**PROBLEM DETAILS**
Copy all of the data below without altering a single line.

[Dataset entries]
++++++++++++++++++++

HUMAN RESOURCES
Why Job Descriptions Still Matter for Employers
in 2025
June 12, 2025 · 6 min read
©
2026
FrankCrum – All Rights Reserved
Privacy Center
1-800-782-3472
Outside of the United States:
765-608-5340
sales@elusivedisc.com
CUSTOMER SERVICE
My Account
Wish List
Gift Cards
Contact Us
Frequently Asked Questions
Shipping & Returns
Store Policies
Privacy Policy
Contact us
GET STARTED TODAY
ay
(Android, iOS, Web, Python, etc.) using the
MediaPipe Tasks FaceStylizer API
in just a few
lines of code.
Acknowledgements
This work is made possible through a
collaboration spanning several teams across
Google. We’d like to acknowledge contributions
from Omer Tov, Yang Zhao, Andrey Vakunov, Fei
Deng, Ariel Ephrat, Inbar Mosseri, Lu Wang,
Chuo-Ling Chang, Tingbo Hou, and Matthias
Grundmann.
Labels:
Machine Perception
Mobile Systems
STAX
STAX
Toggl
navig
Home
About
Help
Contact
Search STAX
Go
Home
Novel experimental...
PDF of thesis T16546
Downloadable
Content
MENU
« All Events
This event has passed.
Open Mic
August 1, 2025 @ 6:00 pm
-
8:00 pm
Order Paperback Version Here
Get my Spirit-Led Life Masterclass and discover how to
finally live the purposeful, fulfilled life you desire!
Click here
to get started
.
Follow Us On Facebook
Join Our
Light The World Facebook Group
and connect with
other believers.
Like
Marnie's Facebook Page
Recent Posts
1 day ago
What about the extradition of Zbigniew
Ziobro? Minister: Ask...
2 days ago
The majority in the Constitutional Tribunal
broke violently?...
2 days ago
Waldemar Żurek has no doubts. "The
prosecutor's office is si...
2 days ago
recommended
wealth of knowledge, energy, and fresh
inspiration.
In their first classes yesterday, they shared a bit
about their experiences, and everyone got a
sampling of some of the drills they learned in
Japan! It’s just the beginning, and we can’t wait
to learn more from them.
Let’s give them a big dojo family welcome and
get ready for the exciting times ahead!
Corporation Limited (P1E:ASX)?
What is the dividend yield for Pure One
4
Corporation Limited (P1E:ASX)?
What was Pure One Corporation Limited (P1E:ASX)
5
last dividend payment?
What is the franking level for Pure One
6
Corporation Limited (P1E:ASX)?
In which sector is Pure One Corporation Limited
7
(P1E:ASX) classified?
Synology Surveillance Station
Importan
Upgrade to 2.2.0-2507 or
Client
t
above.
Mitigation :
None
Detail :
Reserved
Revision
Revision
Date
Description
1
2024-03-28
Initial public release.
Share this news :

++++++++++++++++++++

**ANSWER FOR THE TASK**
HUMAN RESOURCES
Why Job Descriptions Still Matter for Employers
in 2025
June 12, 2025 · 6 min read
©
2026
FrankCrum – All Rights Reserved
Privacy Center
1-800-782-3472
Outside of the United States:
765-608-5340
sales@elusivedisc.com
CUSTOMER SERVICE
My Account
Wish List
Gift Cards
Contact Us
Frequently Asked Questions
Shipping & Returns
Store Policies
Privacy Policy
Contact us
GET STARTED TODAY
ay
(Android, iOS, Web, Python, etc.) using the
MediaPipe Tasks FaceStylizer API
in just a few
lines of code.
Acknowledgements
This work is made possible through a
collaboration spanning several teams across
Google. We’d like to acknowledge contributions
from Omer Tov, Yang Zhao, Andrey Vakunov, Fei
Deng, Ariel Ephrat, Inbar Mosseri, Lu Wang,
Chuo-Ling Chang, Tingbo Hou, and Matthias
Grundmann.
Labels:
Machine Perception
Mobile Systems
STAX
STAX
Toggl
navig
Home
About
Help
Contact
Search STAX
Go
Home
Novel experimental...
PDF of thesis T16546
Downloadable
Content
MENU
« All Events
This event has passed.
Open Mic
August 1, 2025 @ 6:00 pm
-
8:00 pm
Order Paperback Version Here
Get my Spirit-Led Life Masterclass and discover how to
finally live the purposeful, fulfilled life you desire!
Click here
to get started
.
Follow Us On Facebook
Join Our
Light The World Facebook Group
and connect with
other believers.
Like
Marnie's Facebook Page
Recent Posts
1 day ago
What about the extradition of Zbigniew
Ziobro? Minister: Ask...
2 days ago
The majority in the Constitutional Tribunal
broke violently?...
2 days ago
Waldemar Żurek has no doubts. "The
prosecutor's office is si...
2 days ago
recommended
wealth of knowledge, energy, and fresh
inspiration.
In their first classes yesterday, they shared a bit
about their experiences, and everyone got a
sampling of some of the drills they learned in
Japan! It’s just the beginning, and we can’t wait
to learn more from them.
Let’s give them a big dojo family welcome and
get ready for the exciting times ahead!
Corporation Limited (P1E:ASX)?
What is the dividend yield for Pure One
4
Corporation Limited (P1E:ASX)?
What was Pure One Corporation Limited (P1E:ASX)
5
last dividend payment?
What is the franking level for Pure One
6
Corporation Limited (P1E:ASX)?
In which sector is Pure One Corporation Limited
7
(P1E:ASX) classified?
Synology Surveillance Station
Importan
Upgrade to 2.2.0-2507 or
Client
t
above.
Mitigation :
None
Detail :
Reserved
Revision
Revision
Date
Description
1
2024-03-28
Initial public release.
Share this news :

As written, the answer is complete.